Sadly, the final third of the Viaje Roman Candle, which starts almost exactly two hours after I started, has almost nothing in the way of changes. The flavors stay the same, the profile stays the same, the strength stays the same and the construction stays the same. One good thing to note however: the cigar is easy to nub, if you can actually smoke it down that far—and it never got hot or bitter at the end of the smoke.
- This cigar is a monstrosity, and I felt like an idiot to even have something that big in my mouth. It honestly felt like I was smoking a tree branch. Having said that, the ring gauge is small enough that it only feels awkward lengthwise—not girth wise.
- I have never hid my bewilderment at larger cigars, both in ring gauge and length—but I was really hoping that Viaje would make a blend that used the Gran Corona vitola to its advantage. That sadly did not happen—but I know it can be done, as my review of the La Sirena A attests to.
- As has become Viaje’s modus operandi lately, the Roman Candle cigars were sent to retailers at the same time as three other new releases: the second release of the C-4, the forth release of the Summerfest, and the third release of the TNT.
- The Roman Candle is the longest, at 9 inches, and at $14 a piece—the second most expensive Viaje to date.
- This is the second time a 15 count box has been used, the first time was the Friends and Family release back in February of 2012, which incidentally is the most expensive Viaje to date.

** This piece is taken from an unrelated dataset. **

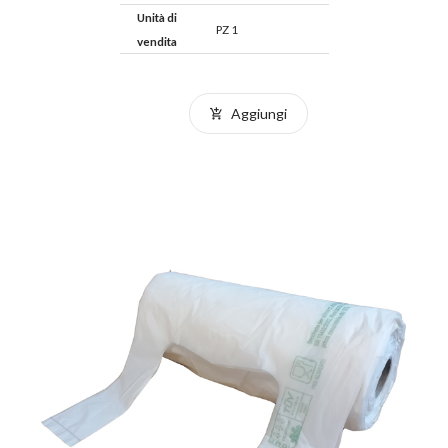
Unità di
PZ 1
vendita
Aggiungi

- I ended up being the one to do this review because my lens is the only one that is wide enough to actually get the entire cigar in the frame for the photo of the first third. Crop frames and macro lenses couldn’t do it.
- Along with the above, the boxes for the Roman Candle were apparently nailed shut, causing some trouble for a few people who opened them.
- Knowing that Viajes tend to ship wet, I dry boxed the Roman Candle I smoked for the review for two days. Honestly, I am not sure it helped much. If you bought any of these, I suggest you smoke one of them to get a baseline and put the rest away for at least six months.
- Like the TNT release that shares its blend, the Roman Candle comes sans band, and with a short pigtail on top. The fuse protruding from the cap is shorter than all of the TNT releases.
- I know I should know better by now, but with a name like Roman Candle, I was really expecting more spice, pepper, strength—or a combination of all three.
- In typical Viaje fashion with the Fourth of July releases, the boxes of the Roman Candles show nothing on the outside about being cigars. In fact, the only thing that is on the box are the words: Viaje Fireworks, 15 Candles, 9×50 and Roman Candle.
- Interestingly, the real Roman Candles are actually banned in some countries, and are illegal in some states due to their propensity to being misused and causing accidents.
- The final smoking time was as bad (long) as I thought it would be, and ended up a at three hours and seven minutes.
The Bottom LIne: I will never understand why Viaje chose one of its blandest blends to fill their first A-sized release in the companies history. It is a monotonous, fairly boring and predictable three-plus hour smoke with a profile that never really changes for that entire time. Now don’t get me wrong, it is not a bad cigar overall—in fact, I enjoyed it for the first hour or so—but it is neither complex, strong, nor even interesting. Basically, if you are looking to smoke a three hour cigar the size of a walking stick in which you don’t have to think about the flavors at all, then this is the release for you.